Чья-то тень легла на его лицо. Это Чеснок. Он остановился рядом с Хайме, посмотрел внимательно, а затем наступил на его лицо каблуком.
– Прикончили всех, – тихо сказал Гюнтер. – Потом стащили их на пустырь за конюшней, притащили дров и подожгли. Петер сказал, они недостойны погребения.
– А Кессадо… – Голос Маркуса невольно дрогнул. – Он мертв? Кто убил его?
– Он жив… Еще жив… Сегодня состоится казнь – на площади, перед ратушей. Все уже собрались там.
* * *
По знаку Петера Кессадо вывели на площадь. Бронзовое лицо испанца посерело, губы чуть заметно дергались. Он едва мог идти – выставлял вперед здоровую левую ногу, а правую осторожно волочил следом, чтобы не потревожить раздробленные кости ступни. Бесполезно. Каждый новый шаг взрывался непереносимой болью.
Карл Гаттенхорст подталкивал его в спину.
Люди смотрели на согнутую темную фигуру со связанными руками. Чужой человек из чужой земли. Зачем он пришел в Кленхейм? Зачем принес с собой горе?
Из глаз Эльзы Келлер крохотными каплями полили слезы. Она обхватила левой рукой светлую головку Бруно, своего младшего сына, и с силой прижала ее к испачканному переднику.
Клара Эшер, прямая, словно воткнутая в землю палка, не отрываясь смотрела на испанца.
Конрад поднял вверх руку.
– Прошлой ночью в город пробрался зверь, – сказал он. – Пробрался, чтобы нас убить, чтобы ограбить наши дома. Он привел с собой других, таких же, как он сам. Глупец! Надеялся, что сможет справиться с нами. Забыл, что мы защищаем свой кров, свои семьи, что нас нельзя одолеть.
Он ткнул пальцем в Кессадо, которого уже затаскивали на помост.
– Смотрите на него. Он зверь, а не человек. Звери, такие же, как он, убили Якоба Эрлиха, убили жену бургомистра, убили Ганса, Альфреда и Вильгельма. Убили многих других. Такие, как он, жгут города и деревни, уничтожают чужое добро, грабят церкви и раскалывают распятия. Такие, как он, уничтожили Магдебург. Они хуже язычников.
– Слушай, может, у него волчьи клыки под губой? – крикнул Ганс Лангеман. – Или дьяволово клеймо на заднице?
Толпа зашикала, и Лангеман, усмехаясь, прикрыл ладонью свой мокрый рот.
Чеснок нахмурился:
– Мы должны отомстить за всех, кто был безвинно убит. Око за око – таков закон. Кровь за кровь. Страдание за страдание. И мы отомстим.
Он сделал паузу, чтобы подчеркнуть значение слов, которые намеревался сказать.
– Мы казним зверя.
За то время, пока он говорил, Петер и Клаус, не торопясь, привязали испанца к косому кресту. Теперь его руки и ноги были надежно перехвачены веревками и притянуты к перекладинам.
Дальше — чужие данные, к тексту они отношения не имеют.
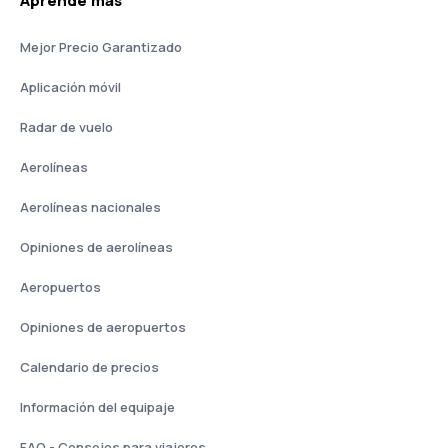
Aprende más
Mejor Precio Garantizado
Aplicación móvil
Radar de vuelo
Aerolíneas
Aerolíneas nacionales
Opiniones de aerolíneas
Aeropuertos
Opiniones de aeropuertos
Calendario de precios
Información del equipaje
FAQ - Consejos para viajeros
– Что мы сделаем с ним? – выкрикнул кто-то. – Пусть помучается, как мучился Ганс!
Чеснок усмехнулся:
– Не бойтесь, легкой смерти он не дождется. Клаус, достал, что я просил?
Клаус Майнау торопливо закивал и вытащил из-за помоста длинный деревянный шест.
Чеснок досадливо сплюнул:
– Это дерьмо. Не годится. Я же сказал, нужен железный.
– Да где достать железный? – оправдывался Клаус. – Мы везде смотрели, нет ни у кого.
Петер что-то шепнул Клаусу, и тот, спрыгнув с помоста, побежал через площадь.